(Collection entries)
════════════════

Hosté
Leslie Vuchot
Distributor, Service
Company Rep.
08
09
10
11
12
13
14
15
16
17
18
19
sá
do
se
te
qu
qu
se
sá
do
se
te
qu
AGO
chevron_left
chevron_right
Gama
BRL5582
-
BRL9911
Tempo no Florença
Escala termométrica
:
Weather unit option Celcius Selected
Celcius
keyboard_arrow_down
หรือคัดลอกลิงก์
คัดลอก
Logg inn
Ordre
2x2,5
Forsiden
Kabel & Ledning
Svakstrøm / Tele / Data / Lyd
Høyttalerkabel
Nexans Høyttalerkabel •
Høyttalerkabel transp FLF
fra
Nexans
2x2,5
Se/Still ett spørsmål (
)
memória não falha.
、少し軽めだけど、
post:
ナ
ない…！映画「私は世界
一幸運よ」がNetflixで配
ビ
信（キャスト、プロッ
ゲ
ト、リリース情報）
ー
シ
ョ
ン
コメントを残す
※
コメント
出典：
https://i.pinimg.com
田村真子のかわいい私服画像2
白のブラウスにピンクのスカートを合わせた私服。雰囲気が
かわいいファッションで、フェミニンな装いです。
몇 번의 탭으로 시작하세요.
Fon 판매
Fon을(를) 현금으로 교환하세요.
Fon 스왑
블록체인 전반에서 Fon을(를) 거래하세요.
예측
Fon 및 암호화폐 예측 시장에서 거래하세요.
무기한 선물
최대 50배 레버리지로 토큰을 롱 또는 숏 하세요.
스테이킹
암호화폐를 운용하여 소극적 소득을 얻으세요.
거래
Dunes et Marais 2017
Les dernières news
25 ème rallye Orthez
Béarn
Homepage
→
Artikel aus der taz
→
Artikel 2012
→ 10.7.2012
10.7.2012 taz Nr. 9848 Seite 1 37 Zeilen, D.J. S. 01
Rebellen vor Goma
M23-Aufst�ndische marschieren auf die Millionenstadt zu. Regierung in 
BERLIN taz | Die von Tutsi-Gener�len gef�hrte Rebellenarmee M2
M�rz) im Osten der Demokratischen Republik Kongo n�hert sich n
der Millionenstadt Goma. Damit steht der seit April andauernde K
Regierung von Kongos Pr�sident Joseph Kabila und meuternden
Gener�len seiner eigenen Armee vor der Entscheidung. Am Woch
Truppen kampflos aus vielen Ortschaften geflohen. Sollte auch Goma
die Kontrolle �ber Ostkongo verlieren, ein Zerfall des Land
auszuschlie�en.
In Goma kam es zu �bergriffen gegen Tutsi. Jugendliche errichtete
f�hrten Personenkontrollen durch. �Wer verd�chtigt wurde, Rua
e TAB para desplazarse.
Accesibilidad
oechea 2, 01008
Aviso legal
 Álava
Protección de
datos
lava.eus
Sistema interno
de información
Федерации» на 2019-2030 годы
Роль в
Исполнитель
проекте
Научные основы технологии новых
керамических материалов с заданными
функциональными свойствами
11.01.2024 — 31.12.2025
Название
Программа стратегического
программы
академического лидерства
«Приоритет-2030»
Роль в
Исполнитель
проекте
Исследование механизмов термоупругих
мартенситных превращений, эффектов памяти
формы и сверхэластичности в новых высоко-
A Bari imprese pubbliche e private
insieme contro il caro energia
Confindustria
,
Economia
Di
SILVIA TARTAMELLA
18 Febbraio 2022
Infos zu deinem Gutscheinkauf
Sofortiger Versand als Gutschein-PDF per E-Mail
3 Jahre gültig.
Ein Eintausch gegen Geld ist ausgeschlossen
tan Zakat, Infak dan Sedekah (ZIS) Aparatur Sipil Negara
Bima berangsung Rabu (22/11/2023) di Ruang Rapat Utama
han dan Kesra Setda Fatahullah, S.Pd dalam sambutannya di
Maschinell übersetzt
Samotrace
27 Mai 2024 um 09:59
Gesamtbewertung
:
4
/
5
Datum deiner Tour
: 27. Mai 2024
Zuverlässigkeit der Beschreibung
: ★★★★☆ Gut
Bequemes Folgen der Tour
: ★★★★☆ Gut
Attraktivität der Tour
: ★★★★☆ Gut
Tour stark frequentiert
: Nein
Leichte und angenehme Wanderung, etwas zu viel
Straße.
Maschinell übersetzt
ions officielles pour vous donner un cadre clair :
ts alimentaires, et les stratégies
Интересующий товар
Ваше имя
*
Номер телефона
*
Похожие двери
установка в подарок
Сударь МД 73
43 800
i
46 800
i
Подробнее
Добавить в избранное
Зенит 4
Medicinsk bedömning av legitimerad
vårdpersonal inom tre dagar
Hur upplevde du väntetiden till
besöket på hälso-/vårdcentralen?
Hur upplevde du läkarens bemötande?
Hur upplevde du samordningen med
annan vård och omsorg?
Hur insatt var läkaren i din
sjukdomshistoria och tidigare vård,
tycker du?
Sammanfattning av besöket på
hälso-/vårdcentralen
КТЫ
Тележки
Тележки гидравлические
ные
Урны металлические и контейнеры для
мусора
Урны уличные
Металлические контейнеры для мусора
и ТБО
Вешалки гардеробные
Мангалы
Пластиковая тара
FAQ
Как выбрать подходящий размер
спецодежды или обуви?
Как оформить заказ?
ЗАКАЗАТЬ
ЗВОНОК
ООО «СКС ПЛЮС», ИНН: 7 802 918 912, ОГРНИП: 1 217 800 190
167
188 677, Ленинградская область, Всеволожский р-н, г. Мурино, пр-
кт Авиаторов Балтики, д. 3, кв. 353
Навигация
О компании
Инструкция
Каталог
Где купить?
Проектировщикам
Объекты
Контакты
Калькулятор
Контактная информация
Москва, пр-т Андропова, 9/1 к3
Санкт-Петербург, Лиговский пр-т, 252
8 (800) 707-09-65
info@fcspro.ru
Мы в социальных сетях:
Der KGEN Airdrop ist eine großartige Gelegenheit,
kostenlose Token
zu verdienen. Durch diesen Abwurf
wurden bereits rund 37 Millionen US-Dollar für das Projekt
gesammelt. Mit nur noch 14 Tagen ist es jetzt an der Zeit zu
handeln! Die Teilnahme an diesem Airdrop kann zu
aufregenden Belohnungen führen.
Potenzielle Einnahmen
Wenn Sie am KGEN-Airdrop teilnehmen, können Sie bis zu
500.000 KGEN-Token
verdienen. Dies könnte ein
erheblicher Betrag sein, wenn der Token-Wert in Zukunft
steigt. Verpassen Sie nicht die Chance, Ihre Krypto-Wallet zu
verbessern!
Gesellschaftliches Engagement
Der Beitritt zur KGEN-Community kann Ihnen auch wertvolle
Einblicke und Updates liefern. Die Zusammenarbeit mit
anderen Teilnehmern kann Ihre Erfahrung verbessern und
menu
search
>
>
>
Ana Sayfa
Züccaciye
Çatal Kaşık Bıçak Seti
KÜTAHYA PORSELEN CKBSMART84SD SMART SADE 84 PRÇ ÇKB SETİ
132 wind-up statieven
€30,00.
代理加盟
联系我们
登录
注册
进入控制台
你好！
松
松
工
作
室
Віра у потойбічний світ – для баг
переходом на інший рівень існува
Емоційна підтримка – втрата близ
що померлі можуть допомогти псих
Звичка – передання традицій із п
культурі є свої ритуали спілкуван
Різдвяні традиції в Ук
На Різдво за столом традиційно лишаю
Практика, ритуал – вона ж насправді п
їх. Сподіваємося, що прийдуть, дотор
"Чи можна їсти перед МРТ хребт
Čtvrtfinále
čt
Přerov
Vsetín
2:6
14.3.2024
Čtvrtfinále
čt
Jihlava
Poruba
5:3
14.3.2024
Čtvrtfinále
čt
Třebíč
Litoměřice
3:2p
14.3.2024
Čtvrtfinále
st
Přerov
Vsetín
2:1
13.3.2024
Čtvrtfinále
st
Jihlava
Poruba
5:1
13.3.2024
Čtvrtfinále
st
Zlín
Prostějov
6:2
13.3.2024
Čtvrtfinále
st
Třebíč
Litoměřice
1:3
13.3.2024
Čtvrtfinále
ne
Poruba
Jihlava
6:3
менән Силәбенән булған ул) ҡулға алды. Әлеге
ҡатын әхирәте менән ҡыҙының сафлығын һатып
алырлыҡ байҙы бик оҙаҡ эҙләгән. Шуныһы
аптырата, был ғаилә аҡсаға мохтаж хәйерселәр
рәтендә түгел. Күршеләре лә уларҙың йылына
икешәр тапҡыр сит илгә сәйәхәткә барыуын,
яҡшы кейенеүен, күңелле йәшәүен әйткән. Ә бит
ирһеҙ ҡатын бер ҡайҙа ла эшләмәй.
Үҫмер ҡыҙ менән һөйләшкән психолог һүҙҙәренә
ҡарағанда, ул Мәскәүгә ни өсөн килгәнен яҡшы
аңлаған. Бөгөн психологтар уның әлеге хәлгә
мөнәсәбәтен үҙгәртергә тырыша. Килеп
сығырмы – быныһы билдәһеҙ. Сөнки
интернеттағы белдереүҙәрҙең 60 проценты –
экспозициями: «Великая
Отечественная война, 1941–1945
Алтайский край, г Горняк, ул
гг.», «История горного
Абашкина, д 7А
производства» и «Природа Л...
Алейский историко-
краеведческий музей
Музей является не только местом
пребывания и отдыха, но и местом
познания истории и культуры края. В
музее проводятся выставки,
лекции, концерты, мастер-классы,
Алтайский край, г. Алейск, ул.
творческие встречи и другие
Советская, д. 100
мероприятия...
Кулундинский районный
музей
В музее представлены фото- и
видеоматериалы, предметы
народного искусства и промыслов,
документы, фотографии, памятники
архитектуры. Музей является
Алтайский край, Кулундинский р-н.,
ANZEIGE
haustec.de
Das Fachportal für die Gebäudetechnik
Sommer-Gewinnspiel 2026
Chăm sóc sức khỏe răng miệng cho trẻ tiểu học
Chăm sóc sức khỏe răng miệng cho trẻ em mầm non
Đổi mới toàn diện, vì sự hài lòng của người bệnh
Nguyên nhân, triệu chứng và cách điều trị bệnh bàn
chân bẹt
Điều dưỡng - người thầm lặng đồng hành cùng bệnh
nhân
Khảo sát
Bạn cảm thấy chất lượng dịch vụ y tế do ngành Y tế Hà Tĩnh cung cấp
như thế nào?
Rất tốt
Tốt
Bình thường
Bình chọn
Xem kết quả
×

════════════════

• Instructions for the task
Show all lines above holding "Token".

• Your response
kostenlose Token
500.000 KGEN-Token
erheblicher Betrag sein, wenn der Token-Wert in Zukunft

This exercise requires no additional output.